On Monday, as feng shui expert Liz worked her way through my apartment showing me how to balance the energy, or chi, in my living spaces, it was Dad’s raised eyebrows I had front of mind. Did I actually believe all this? Well, yes. And no.
Using a compass and ancient Chinese formulas, Liz gridded up a floor plan of my flat into eight sections, each relating to a different aspect of life (relationships, wealth etc). The section a room lies in is significant, and how you position furniture and belongings affects the flow of chi in not only your home, but also in your body, your finances and so on. My front door lies in the South West section, which signifies the importance of relationships. Which is great. The fact there’s no light shining on it ain’t.
I’m quite a trinkety person so Liz had a field day questioning me on the symbolism of the 1950s tea towel emblazoned with “sacrifice” in big red letters displayed as a wall-hanging in my self-awareness corner. In my reputation section I have a small hall table holding a collection of Virgin Mary statuettes (my grandmother’s) and a bare-chested Ken doll (go figure). Next to Ken, a vase of dried roses. I could dwell on the disquieting picture this paints so far as my reputation is concerned, but strangely Liz only found the dead flowers disturbing. “They’re dead; which is not great energy.” So too are leaky taps (denotes draining wealth) and, yes, clutter.
My home isn’t full of clutter; it has pockets of it. Clutter kind of clumps like fungi in one particular cupboard or on a random bookshelf and I pretend it’s not there.

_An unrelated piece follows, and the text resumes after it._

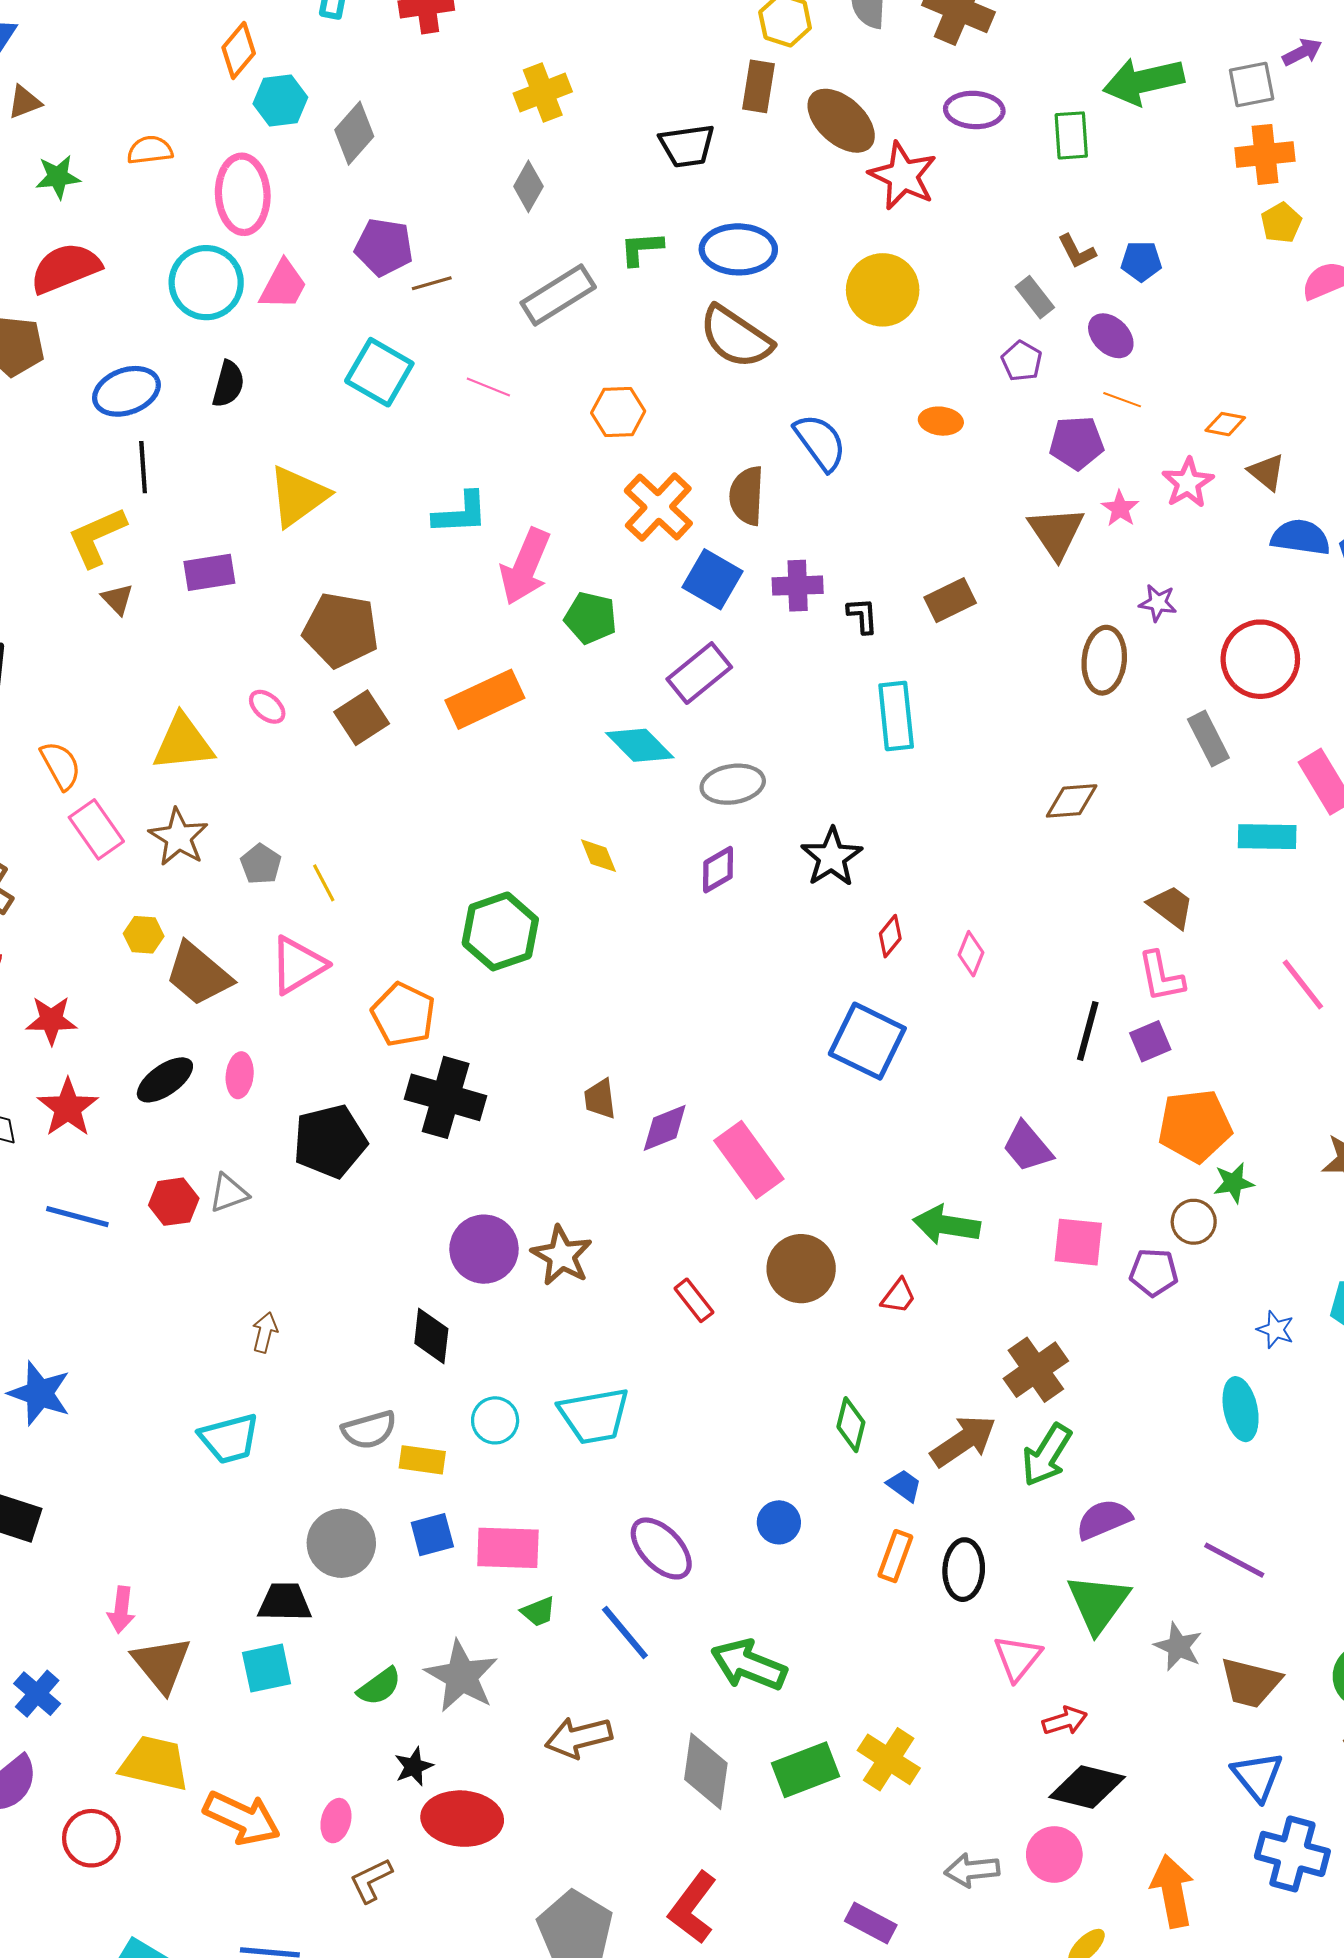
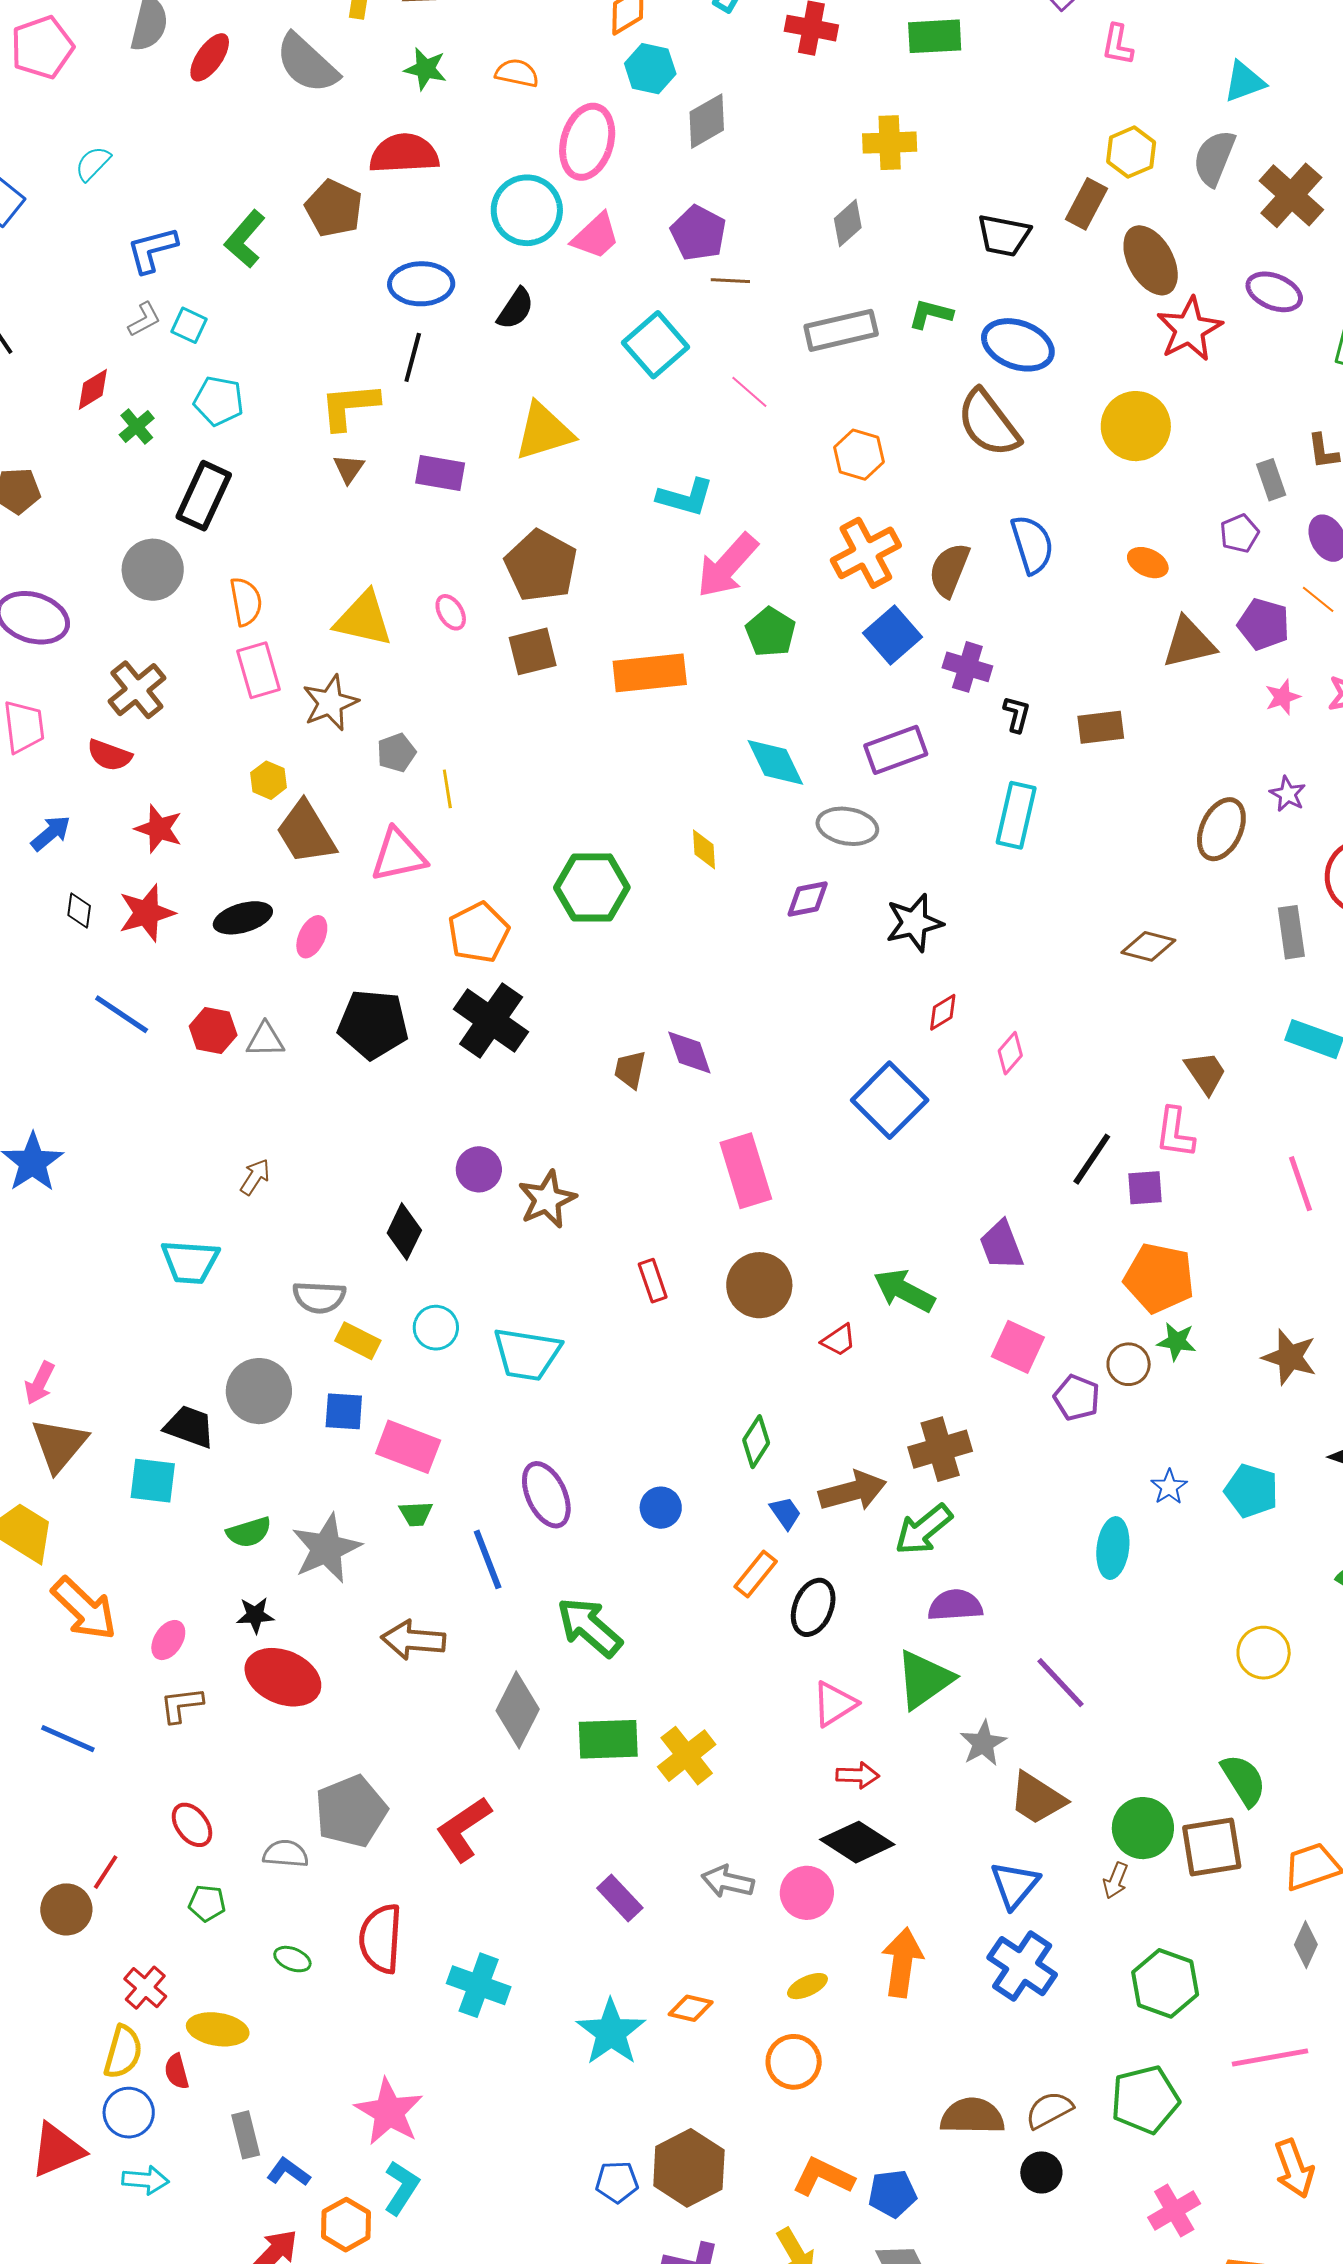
brown triangle: (1056, 533) -> (1189, 643), moved, turned 32
purple rectangle: (699, 673) -> (896, 750), moved
purple diamond: (665, 1128) -> (689, 1053), moved, turned 74
purple circle: (484, 1249) -> (479, 1169), size x0.7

Now what was fascinating was this: every one of these clutter clusters sits smack-bang in energetic areas that currently feel blocked. Liz pointed out my clutter isn’t on the ground (denotes depressed energy), but bulges from up high (which indicates issues hanging over me, obstacles to moving forward). She’s so right. Every time I open my wardrobe, which sits in my “new ideas” section, I brace myself for half a dozen thick winter jumpers stuffed onto the top shelf to topple on my head. The symbolism is blatant: stuffy energy is swamping me, blocking clear, forward thinking.
These jumpers have done this for 12 months. I now realize how annoying I find this assault from above every morning. Ditto, the other clutter clusters. Yet I’ve done nothing about clearing them. Why? I’ve been pondering this all week (no answers yet, but the jumpers have moved).
So do I “believe all this”. Thing is, I’m not sure it’s about believing. Believing sounds blind. It’s about intention, something most grounded energy healers emphasise. The mere act of stopping to observe blockages you’ve created in your life is what’s powerful. Once you’ve observed the blockage, it just can’t exist as it did. That’s how energy works, it shifts once witnessed. And I think this is how feng shui works: it gets you to observe your own energy flow.
By session’s end, Liz didn’t need to point out the boxes of old wrapping paper in my abundance zone for me to get how I’ve been cluttering my chi. It was obvious. So too the connection between my home, my relationships, my finances, my creativity. Hey, Dad, it’s all one.